I've been thinking about the relationship between contemplation, action and activism and sensing that, despite the manifest need for action on many fronts, there is danger in allowing ourselves to get too caught up in activism. The danger is that the energy we expend in these ways ends up exhausting itself or (even worse) is somehow co-opted to fuel the very energy of destruction we seek to counter. What you resist persists, so the saying goes.
This is clearly a subtle matter calling for discernment. There is (I think) a real place for activism - for public protest against injustice, for creating communities of resistance and so on. But somehow the energy we bring to this needs to come not just from indignation, anger and fear, but from the non-anxious source of all things. It needs to be a response grounded in the energy of creation and reconciliation that can transform alienation and isolation into real communion, real peace.

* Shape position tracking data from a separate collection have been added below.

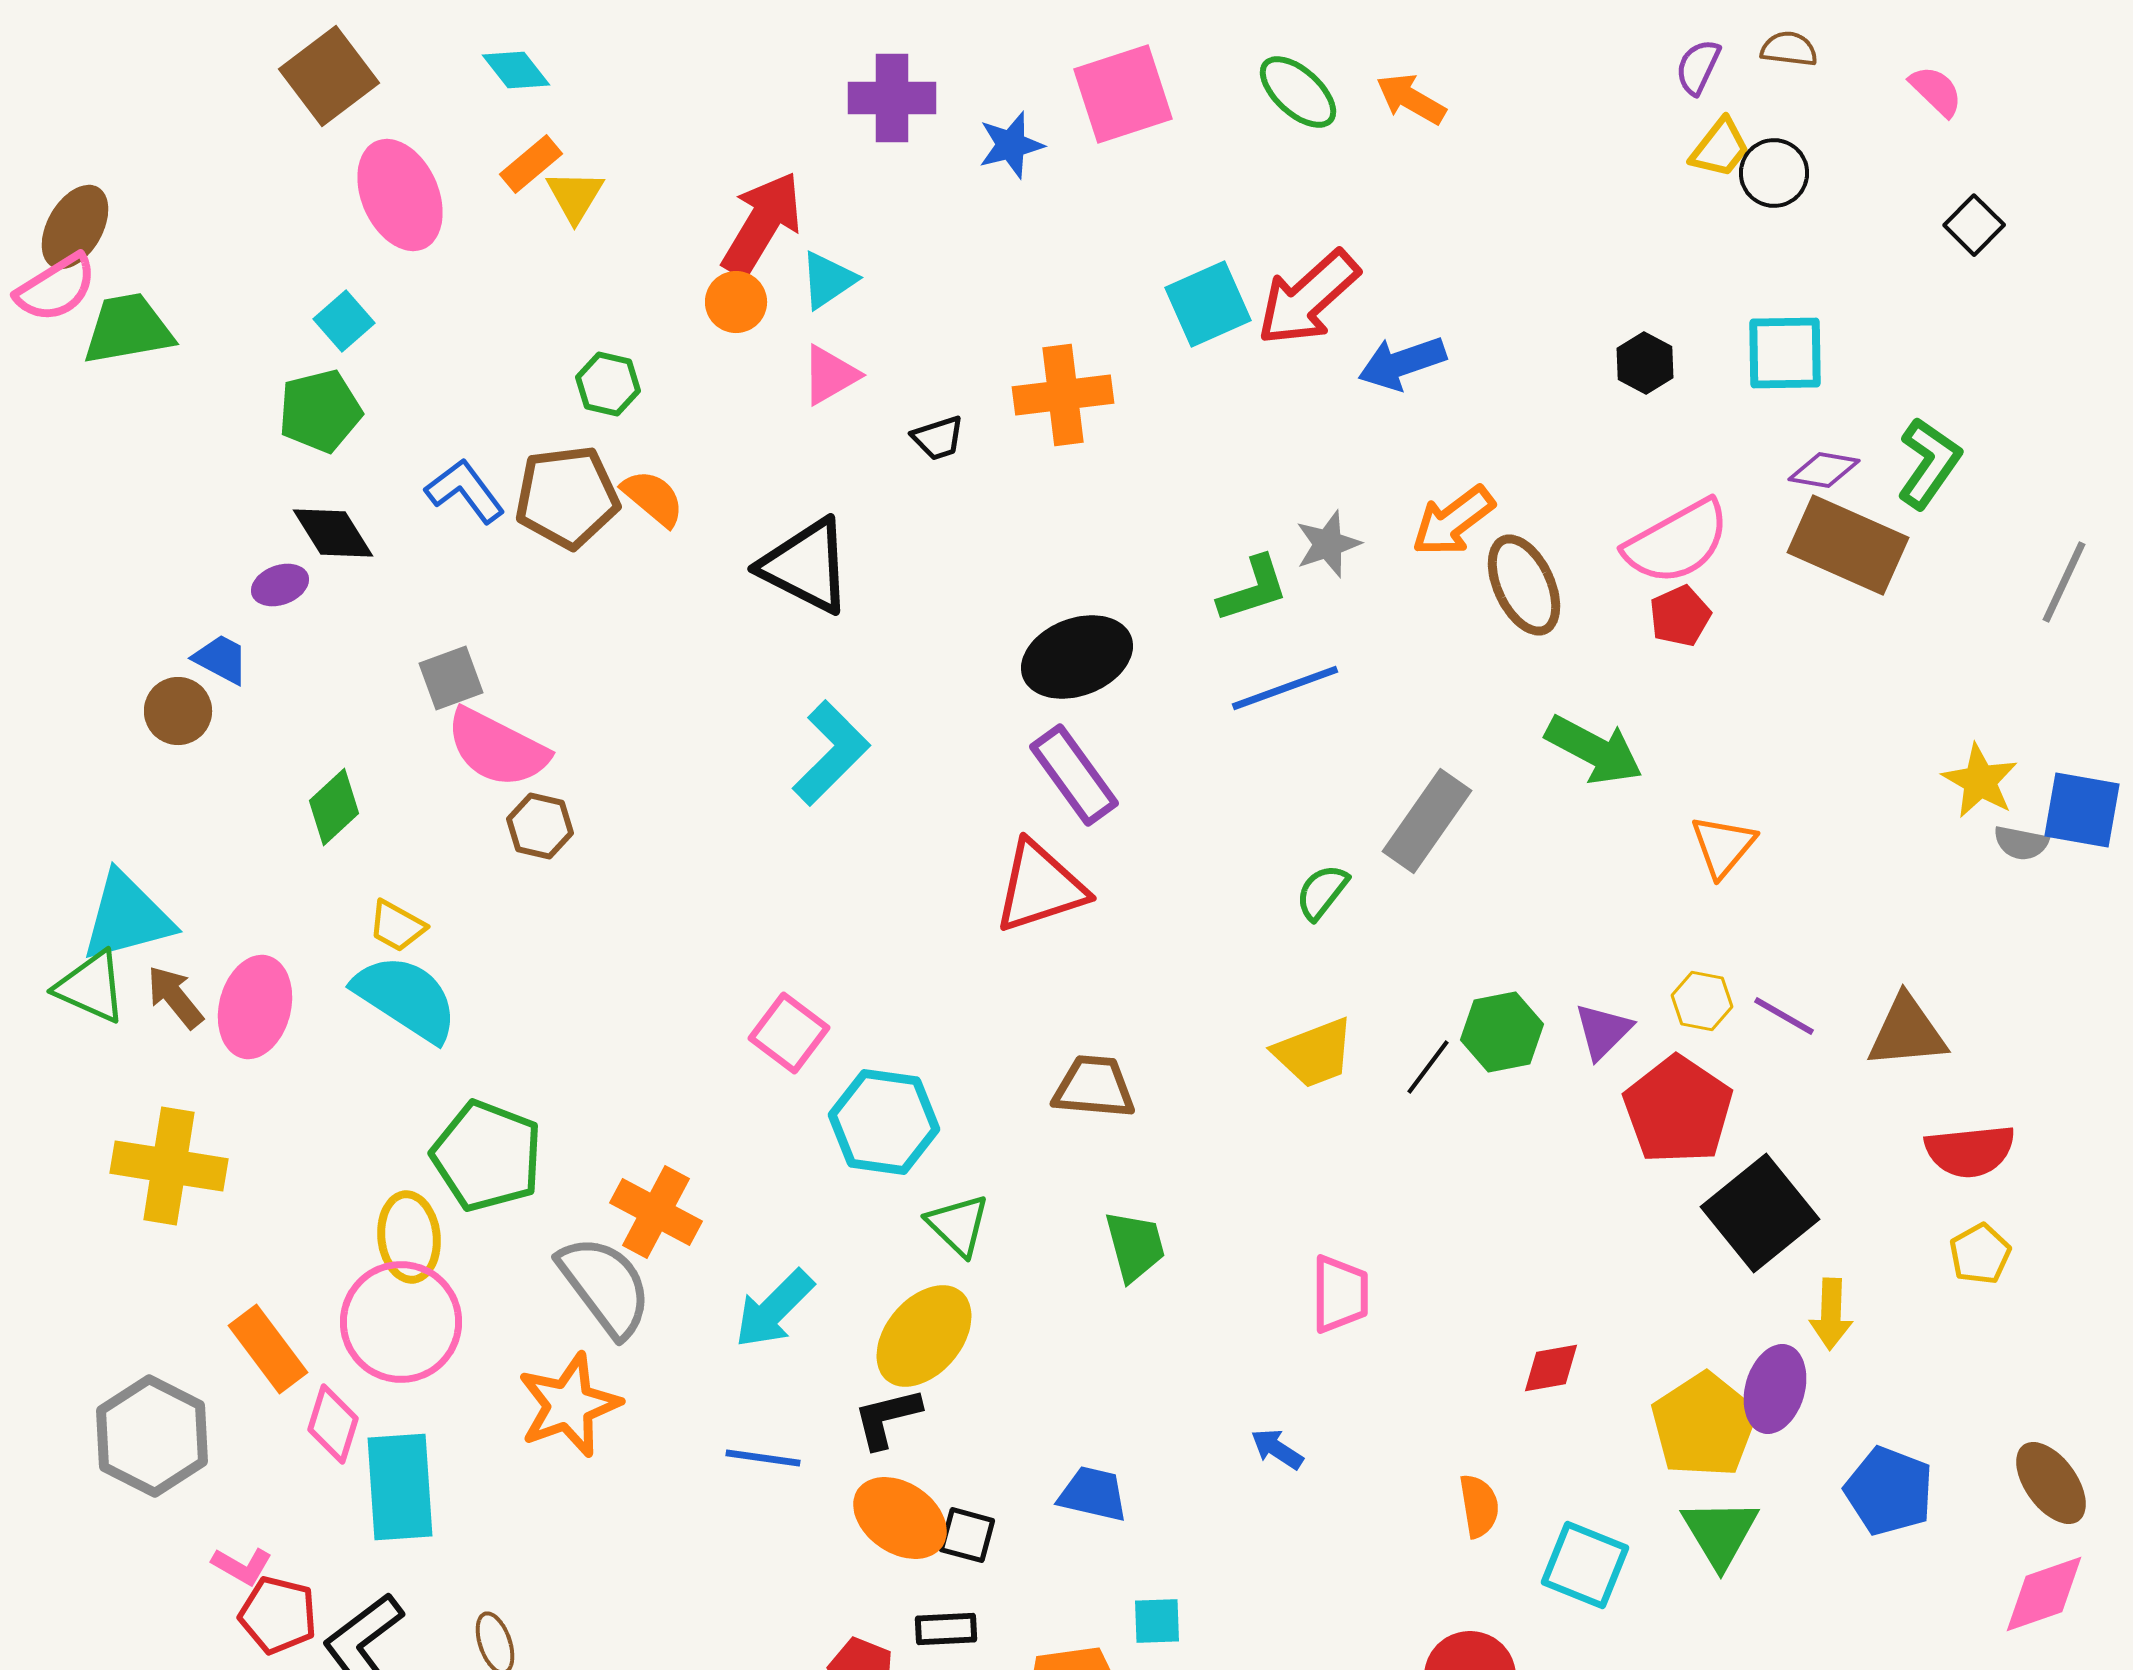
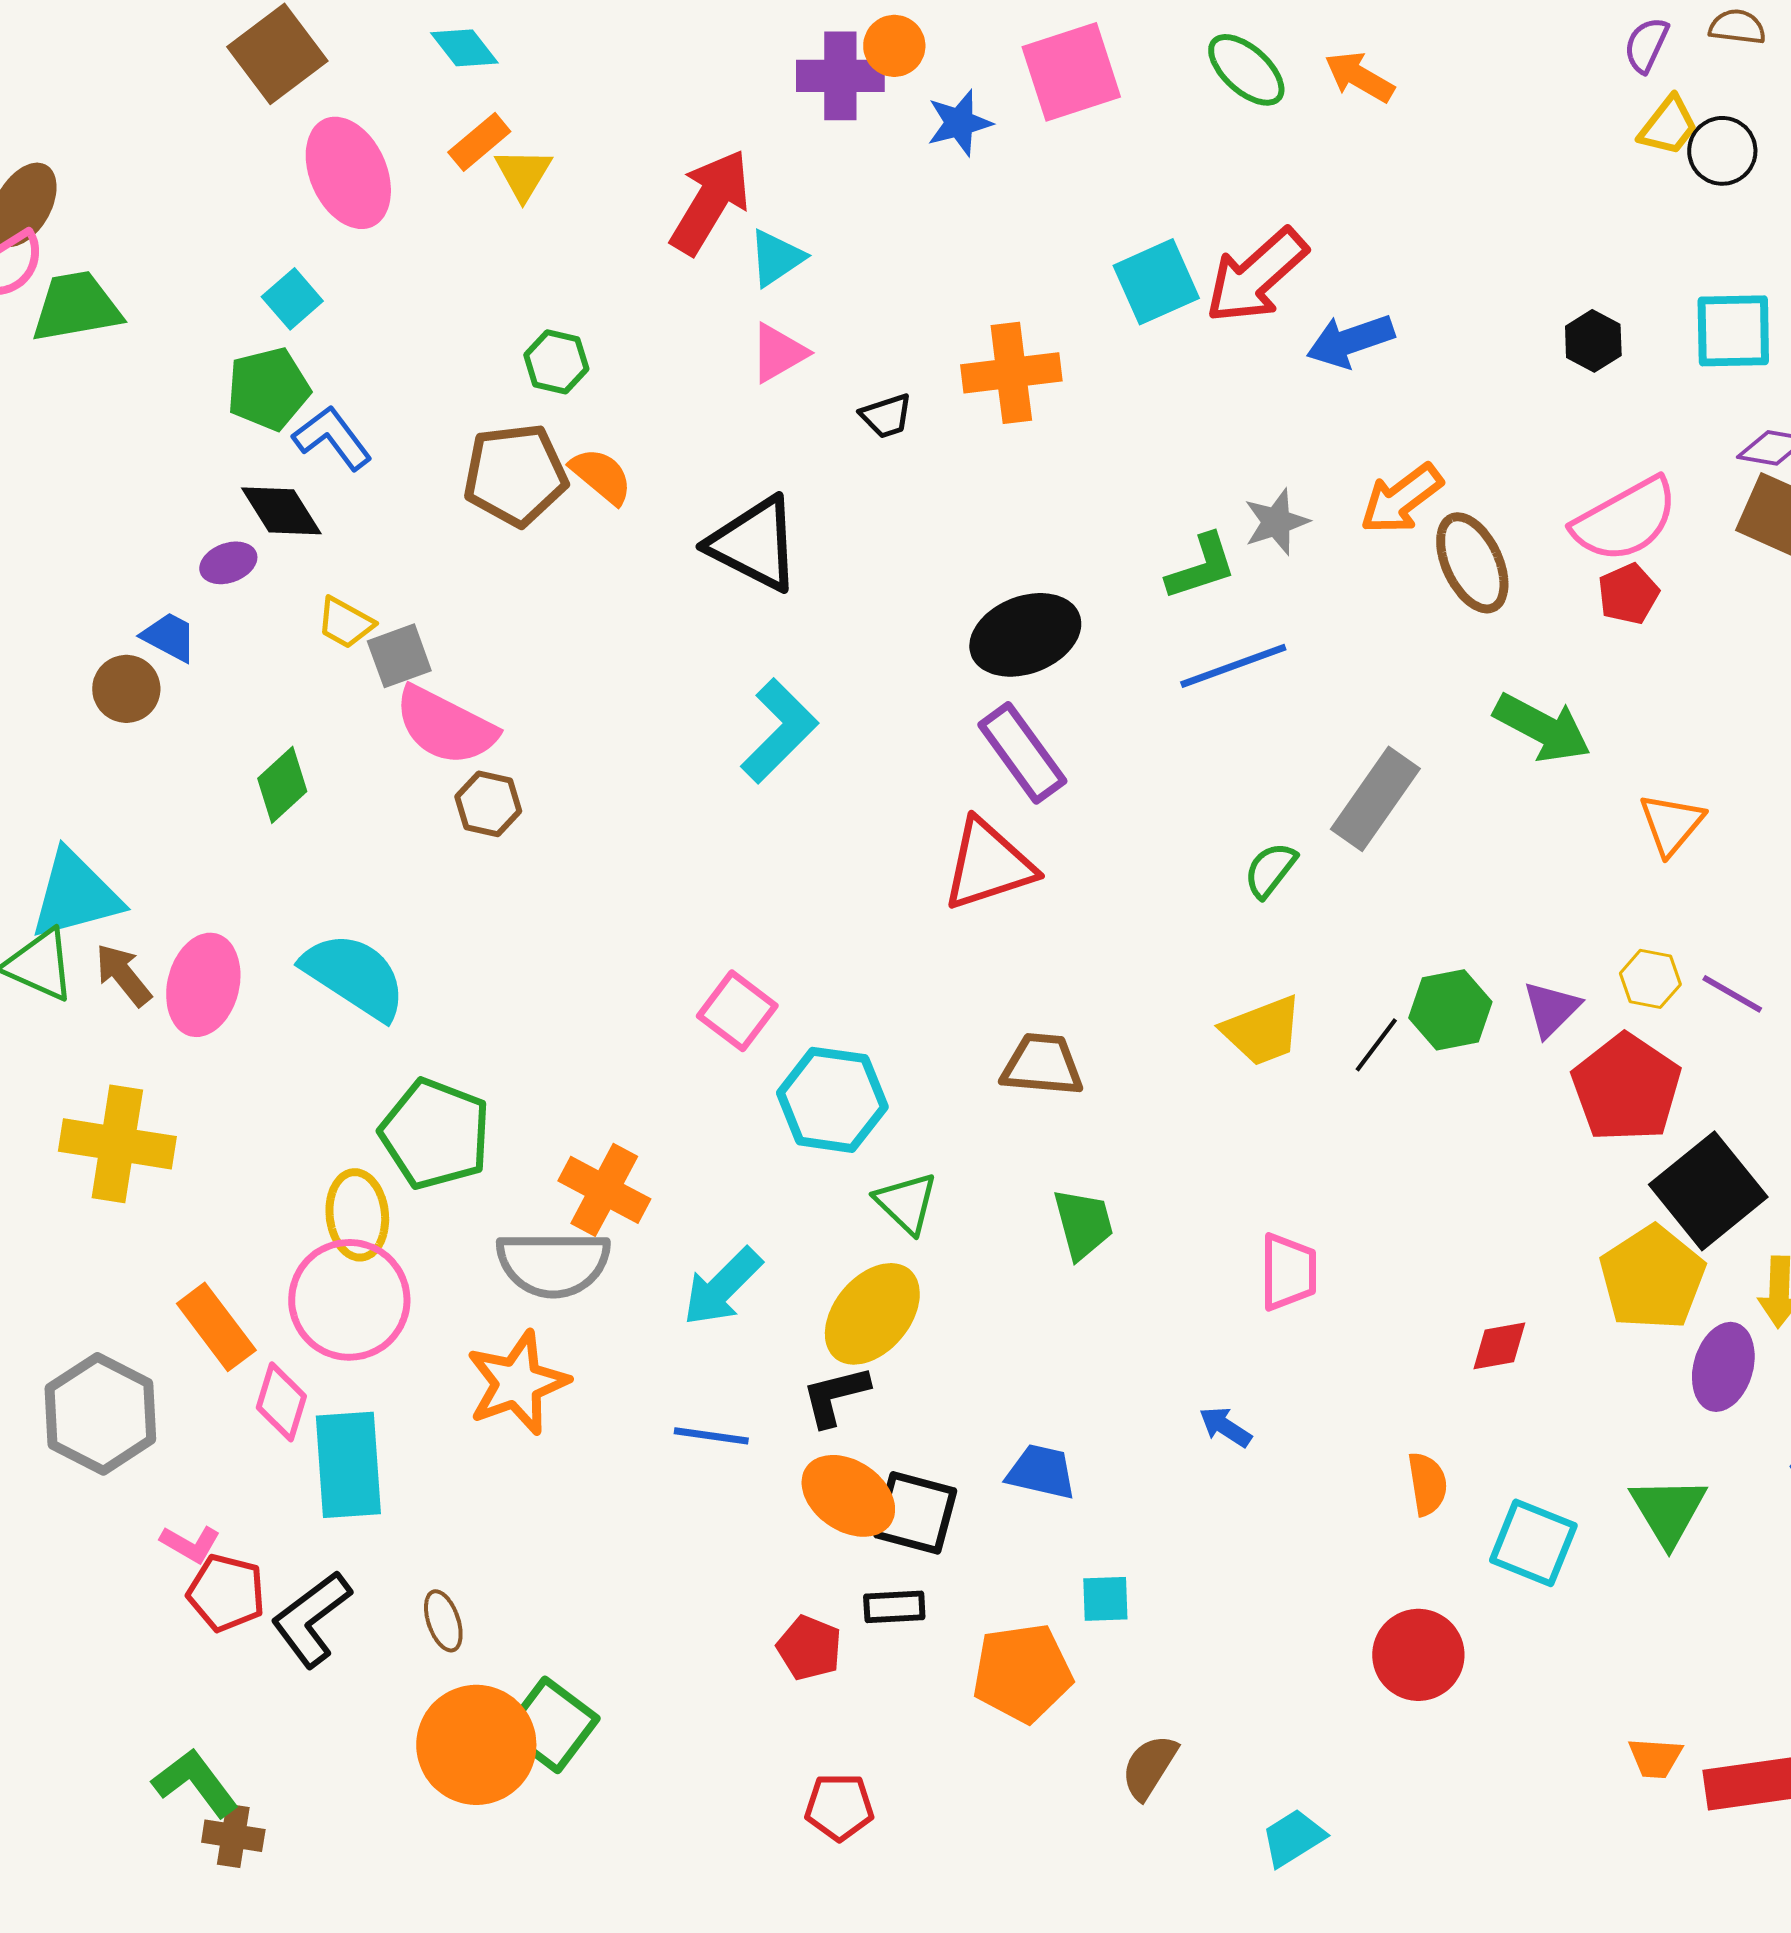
orange circle: (736, 302) -> (894, 46), moved
blue L-shape: (465, 491) -> (332, 438), moved
yellow trapezoid: (397, 926) -> (345, 623), moved
gray semicircle: (605, 1286) -> (553, 1264), turned 127
yellow pentagon: (1704, 1425) -> (1652, 1278), moved
black square: (967, 1535) -> (915, 1513), size x1.5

In contemplation, this is the energy we seek to be awake to, receptive to, available for.
This morning, I went to the island in Lake Ginninderra, where we celebrated Easter last year. The island itself seemed agitated when I arrived. A very large flock of corellas has moved into the neighbourhood - they were noisy and felt like invaders.
The other birds seemed agitated - the crows were cawing and moving heavily through the trees; even the waterbirds seemed not quite themselves. But I found a spot among the she-oaks to sit quietly, and practised being still amidst the agitation. The water sparkled, the wind soughed in the trees and I saw a water rat swim by.
Thich Nhat Hanh speaks of meditation as a process of sinking deep into the ground of your being, just as a pebble thrown into water sinks to the river bed. John Main wrote similarly: 'The purpose of meditation for each of us is that we come to our own centre. In many traditions, meditation is spoken of as a pilgrimage - a pilgrimage to your own centre, your own heart, and there you learn to remain awake, alive and still' (Moment of Christ). What's important is that as you sink into your own centre, you discover 'there is only one centre' and that our life task is to learn to live out of that 'one centre'.
What makes this a journey of faith is the ungraspability, un-encompassability of the centre. We sense it, intuit it as we find ourselves drawn into its field, its orbit ... but we don't see 'it'. We can do no more than trust we are not deluded, and that our availability to this energy really is the 'one thing necessary'.